» **Activity**:
Where in the data below does the word "expert" appear? Copy each line that holds it.

- - -

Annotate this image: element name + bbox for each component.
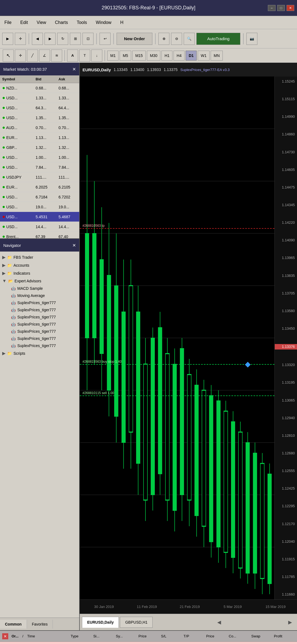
market-dot-5: ● xyxy=(2,135,5,140)
toolbar-prev[interactable]: ◀ xyxy=(32,33,43,45)
toolbar-zoom-out[interactable]: ⊖ xyxy=(171,33,182,45)
nav-macd-sample[interactable]: 🤖 MACD Sample xyxy=(0,285,79,292)
market-row-4[interactable]: ● AUD... 0.70... 0.70... xyxy=(0,123,79,133)
text-tool-2[interactable]: T xyxy=(79,50,90,62)
tf-d1[interactable]: D1 xyxy=(186,51,197,61)
expand-scripts[interactable]: ▶ xyxy=(2,351,6,356)
market-row-0[interactable]: ● NZD... 0.68... 0.68... xyxy=(0,83,79,93)
menu-edit[interactable]: Edit xyxy=(19,19,30,26)
market-row-13[interactable]: ● USD... 5.4531 5.4687 xyxy=(0,212,79,222)
chart-price-4: 1.13375 xyxy=(164,67,178,72)
market-ask-2: 64.4... xyxy=(56,103,79,113)
nav-ea-1[interactable]: 🤖 SuplexPrices_tiger777 xyxy=(0,299,79,306)
menu-window[interactable]: Window xyxy=(94,19,113,26)
nav-fbs-trader[interactable]: ▶ 📁 FBS Trader xyxy=(0,253,79,261)
terminal-close-btn[interactable]: ✕ xyxy=(2,633,8,639)
toolbar-zoom-in[interactable]: ⊕ xyxy=(158,33,169,45)
nav-tab-common[interactable]: Common xyxy=(0,620,27,629)
nav-ea-3[interactable]: 🤖 SuplexPrices_tiger777 xyxy=(0,313,79,321)
chart-canvas[interactable]: SuplexPrices_tiger777-EA Idea by tiger77… xyxy=(80,77,297,599)
nav-indicators[interactable]: ▶ 📁 Indicators xyxy=(0,269,79,277)
svg-rect-13 xyxy=(92,233,96,338)
tf-h1[interactable]: H1 xyxy=(161,51,172,61)
market-row-11[interactable]: ● USD... 6.7184 6.7202 xyxy=(0,192,79,202)
market-row-14[interactable]: ● USD... 14.4... 14.4... xyxy=(0,222,79,232)
text-tool[interactable]: A xyxy=(67,50,78,62)
window-controls: – □ ✕ xyxy=(268,5,294,11)
toolbar-screenshot[interactable]: 📷 xyxy=(246,33,257,45)
expand-accounts[interactable]: ▶ xyxy=(2,263,6,268)
market-row-10[interactable]: ● EUR... 6.2025 6.2105 xyxy=(0,182,79,192)
market-row-2[interactable]: ● USD... 64.3... 64.4... xyxy=(0,103,79,113)
toolbar-search[interactable]: 🔍 xyxy=(184,33,195,45)
nav-ea-7[interactable]: 🤖 SuplexPrices_tiger777 xyxy=(0,342,79,349)
toolbar-next[interactable]: ▶ xyxy=(45,33,56,45)
expand-fbs-trader[interactable]: ▶ xyxy=(2,255,6,260)
market-bid-13: 5.4531 xyxy=(34,212,56,222)
chart-tab-eurusd[interactable]: EURUSD,Daily xyxy=(82,617,119,628)
svg-rect-37 xyxy=(180,348,184,495)
tf-mn[interactable]: MN xyxy=(211,51,223,61)
menu-file[interactable]: File xyxy=(3,19,13,26)
tf-m1[interactable]: M1 xyxy=(107,51,119,61)
maximize-button[interactable]: □ xyxy=(277,5,285,11)
tf-m5[interactable]: M5 xyxy=(120,51,131,61)
market-row-15[interactable]: ● Brent... 67.39 67.40 xyxy=(0,232,79,239)
toolbar-refresh[interactable]: ↻ xyxy=(57,33,68,45)
market-row-12[interactable]: ● USD... 19.0... 19.0... xyxy=(0,202,79,212)
toolbar-crosshair[interactable]: ✛ xyxy=(15,33,26,45)
market-row-9[interactable]: ● USDJPY 111.... 111.... xyxy=(0,172,79,182)
autotrading-button[interactable]: AutoTrading xyxy=(196,33,240,45)
nav-scripts[interactable]: ▶ 📁 Scripts xyxy=(0,349,79,357)
new-order-button[interactable]: New Order xyxy=(117,33,152,45)
tf-h4[interactable]: H4 xyxy=(174,51,185,61)
market-bid-3: 1.35... xyxy=(34,113,56,123)
nav-ea-6[interactable]: 🤖 SuplexPrices_tiger777 xyxy=(0,335,79,342)
market-bid-6: 1.32... xyxy=(34,143,56,152)
market-row-7[interactable]: ● USD... 1.00... 1.00... xyxy=(0,152,79,162)
close-button[interactable]: ✕ xyxy=(287,5,294,11)
menu-charts[interactable]: Charts xyxy=(53,19,70,26)
tf-m30[interactable]: M30 xyxy=(147,51,160,61)
price-1.12940: 1.12940 xyxy=(275,416,297,420)
wave-tool[interactable]: ≋ xyxy=(51,50,62,62)
menu-help[interactable]: H xyxy=(119,19,125,26)
expand-expert-advisors[interactable]: ▼ xyxy=(2,279,7,283)
nav-ea-4[interactable]: 🤖 SuplexPrices_tiger777 xyxy=(0,321,79,328)
nav-accounts[interactable]: ▶ 📁 Accounts xyxy=(0,261,79,269)
arrow-tool[interactable]: ↓ xyxy=(91,50,102,62)
nav-expert-advisors[interactable]: ▼ 📂 Expert Advisors xyxy=(0,277,79,285)
tf-m15[interactable]: M15 xyxy=(132,51,146,61)
toolbar-arrow[interactable]: ▶ xyxy=(2,33,13,45)
toolbar-autoscroll[interactable]: ⊡ xyxy=(82,33,94,45)
nav-ea-2[interactable]: 🤖 SuplexPrices_tiger777 xyxy=(0,306,79,313)
minimize-button[interactable]: – xyxy=(268,5,276,11)
chart-tab-scroll-left[interactable]: ◀ xyxy=(215,619,224,625)
nav-ea-5[interactable]: 🤖 SuplexPrices_tiger777 xyxy=(0,328,79,335)
navigator-close[interactable]: ✕ xyxy=(72,243,76,248)
menu-view[interactable]: View xyxy=(35,19,48,26)
market-row-6[interactable]: ● GBP... 1.32... 1.32... xyxy=(0,143,79,152)
menu-tools[interactable]: Tools xyxy=(75,19,89,26)
market-row-3[interactable]: ● USD... 1.35... 1.35... xyxy=(0,113,79,123)
terminal: ✕ Or... / Time Type Si... Sy... Price S/… xyxy=(0,630,297,644)
market-watch-close[interactable]: ✕ xyxy=(72,67,76,72)
toolbar-chart-shift[interactable]: ⊞ xyxy=(70,33,81,45)
svg-rect-55 xyxy=(246,443,250,573)
expand-indicators[interactable]: ▶ xyxy=(2,271,6,276)
nav-moving-average[interactable]: 🤖 Moving Average xyxy=(0,292,79,299)
market-dot-6: ● xyxy=(2,144,5,150)
nav-tab-favorites[interactable]: Favorites xyxy=(27,620,53,629)
tf-w1[interactable]: W1 xyxy=(198,51,210,61)
line-tool[interactable]: ╱ xyxy=(27,50,38,62)
angle-tool[interactable]: ∠ xyxy=(39,50,50,62)
crosshair-tool[interactable]: ✛ xyxy=(15,50,26,62)
chart-tab-gbpusd[interactable]: GBPUSD,H1 xyxy=(120,617,153,628)
toolbar-undo[interactable]: ↩ xyxy=(100,33,111,45)
market-row-8[interactable]: ● USD... 7.84... 7.84... xyxy=(0,162,79,172)
market-row-1[interactable]: ● USD... 1.33... 1.33... xyxy=(0,93,79,103)
time-label-1: 30 Jan 2019 xyxy=(82,605,125,609)
market-row-5[interactable]: ● EUR... 1.13... 1.13... xyxy=(0,133,79,143)
chart-tab-scroll-right[interactable]: ▶ xyxy=(285,619,295,625)
cursor-tool[interactable]: ↖ xyxy=(3,50,14,62)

- - -

» **Finished exercise**:
expand-expert-advisors[interactable]: ▼ xyxy=(2,279,7,283)
nav-expert-advisors[interactable]: ▼ 📂 Expert Advisors xyxy=(0,277,79,285)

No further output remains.